• **TASK**:
Report each line from the listing that the string "Privacy" appears in.

• **RECORD EXCERPTS**:
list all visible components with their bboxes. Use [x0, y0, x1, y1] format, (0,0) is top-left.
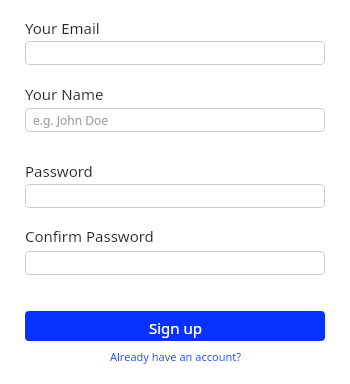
button[interactable]	[25, 184, 325, 208]
staticText: e.g. John Doe	[33, 112, 108, 128]
staticText: Sign up	[149, 318, 202, 338]
button[interactable]	[25, 251, 325, 275]
staticText: Your Name	[25, 84, 104, 104]
button[interactable]	[25, 41, 325, 65]
button[interactable]: Sign up	[25, 311, 325, 341]
button[interactable]: e.g. John Doe	[25, 108, 325, 132]
button[interactable]: Already have an account?	[110, 349, 241, 364]
staticText: Your Email	[25, 18, 100, 38]
staticText: Confirm Password	[25, 226, 154, 246]
staticText: Password	[25, 161, 93, 181]
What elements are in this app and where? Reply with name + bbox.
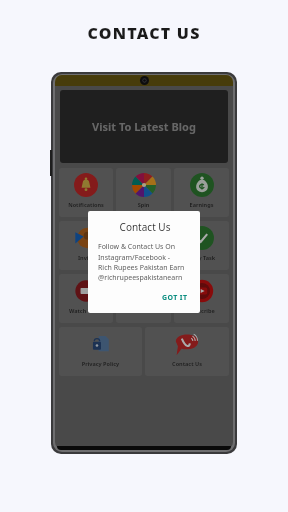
button[interactable]: Visit To Latest Blog xyxy=(60,90,228,163)
staticText: Wallet xyxy=(116,254,171,261)
button[interactable]: Earnings xyxy=(174,168,229,217)
button[interactable]: Watch Video xyxy=(59,274,113,323)
staticText: Contact Us xyxy=(98,220,192,234)
staticText: GOT IT xyxy=(162,293,188,303)
staticText: Daily Task xyxy=(174,254,229,261)
button[interactable]: Invite xyxy=(59,221,113,270)
staticText: CONTACT US xyxy=(87,22,201,44)
staticText: Notifications xyxy=(59,201,113,208)
staticText: Subscribe xyxy=(174,307,229,314)
staticText: Follow & Contact Us On Instagram/Faceboo… xyxy=(98,242,185,282)
button[interactable]: Subscribe xyxy=(174,274,229,323)
button[interactable]: Daily Task xyxy=(174,221,229,270)
button[interactable]: Spin xyxy=(116,168,171,217)
staticText: Privacy Policy xyxy=(59,360,142,367)
button[interactable]: Wallet xyxy=(116,221,171,270)
staticText: Contact Us xyxy=(145,360,229,367)
staticText: Visit To Latest Blog xyxy=(92,119,196,134)
button[interactable]: GOT IT xyxy=(158,291,192,305)
staticText: Earnings xyxy=(174,201,229,208)
button[interactable]: Notifications xyxy=(59,168,113,217)
button[interactable]: Contact Us xyxy=(145,327,229,376)
staticText: Invite xyxy=(59,254,113,261)
staticText: Rate Us xyxy=(116,307,171,314)
staticText: Watch Video xyxy=(59,307,113,314)
button[interactable]: Privacy Policy xyxy=(59,327,142,376)
button[interactable]: Rate Us xyxy=(116,274,171,323)
staticText: Spin xyxy=(116,201,171,208)
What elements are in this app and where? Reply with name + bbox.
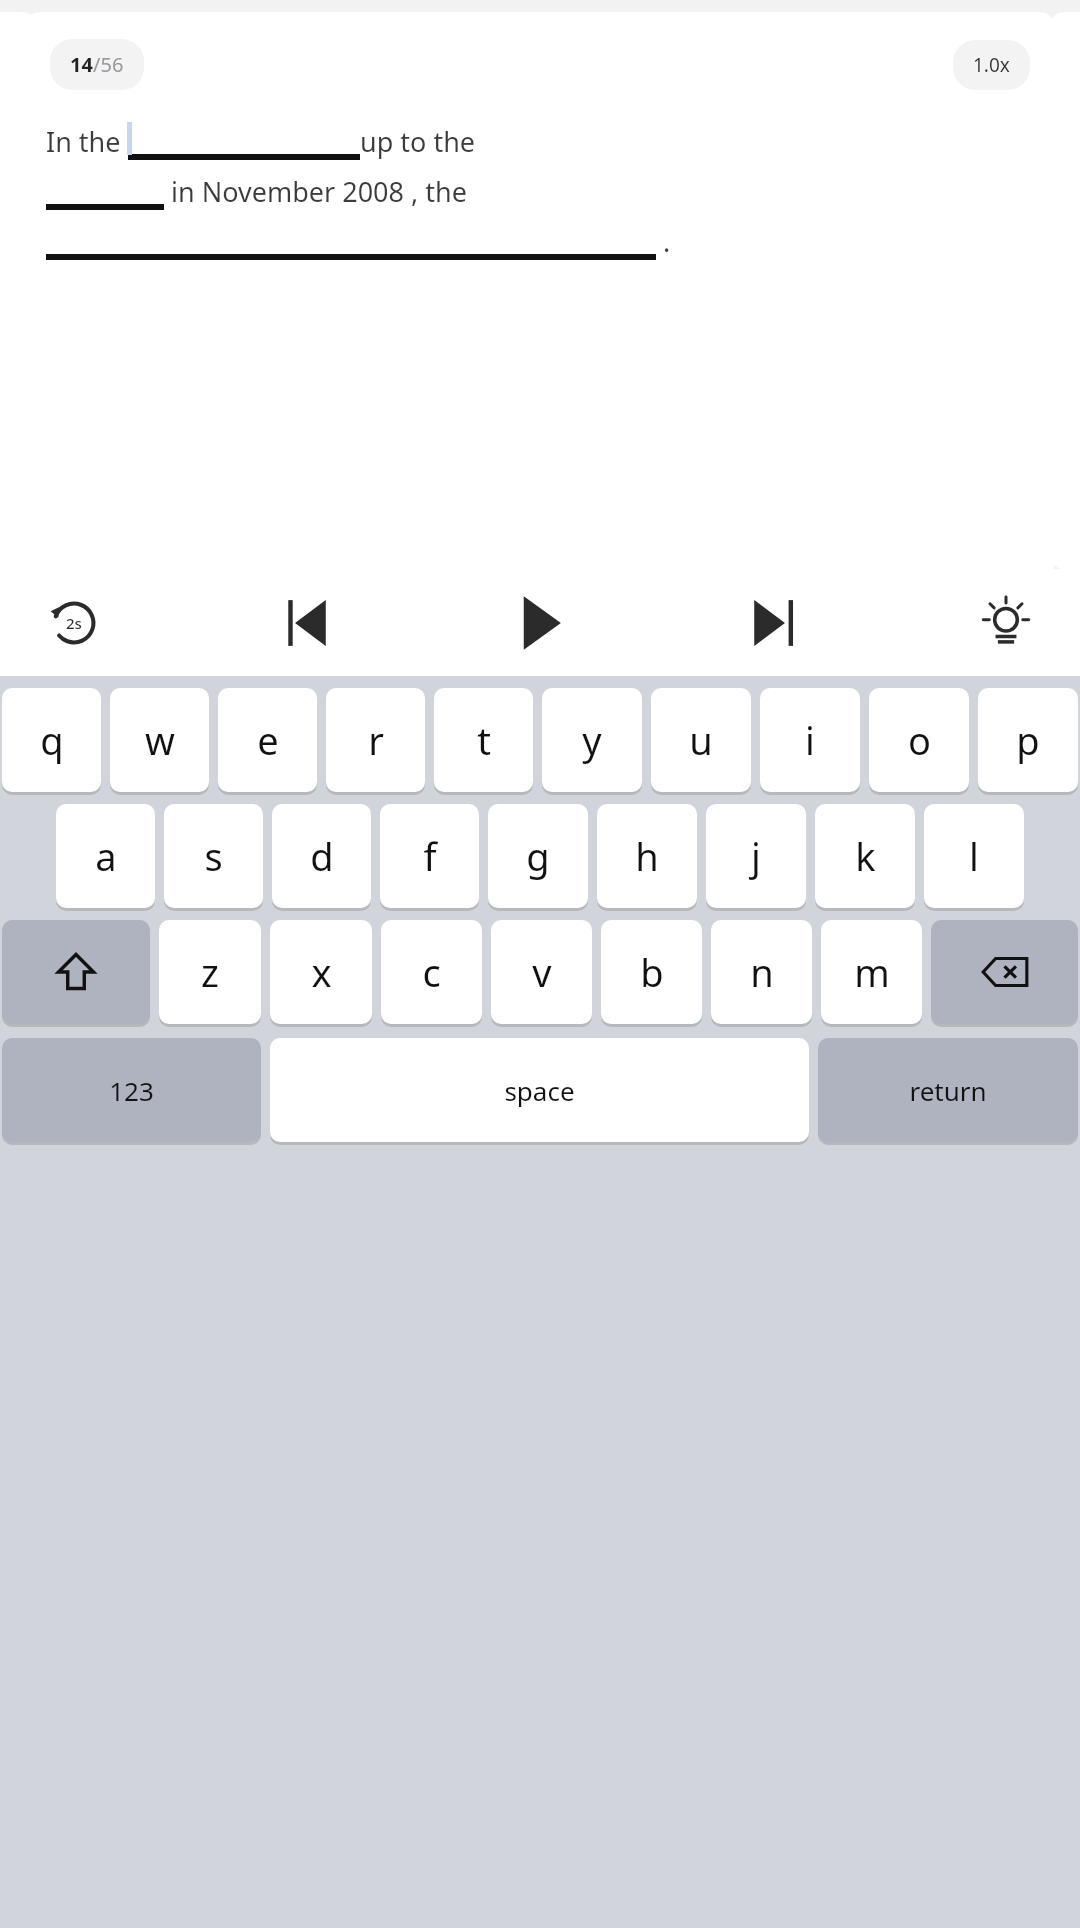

• **SOLVED PROBLEM**:
staticText: Privacy Policy xyxy=(59,360,142,367)
button[interactable]: Privacy Policy xyxy=(59,327,142,376)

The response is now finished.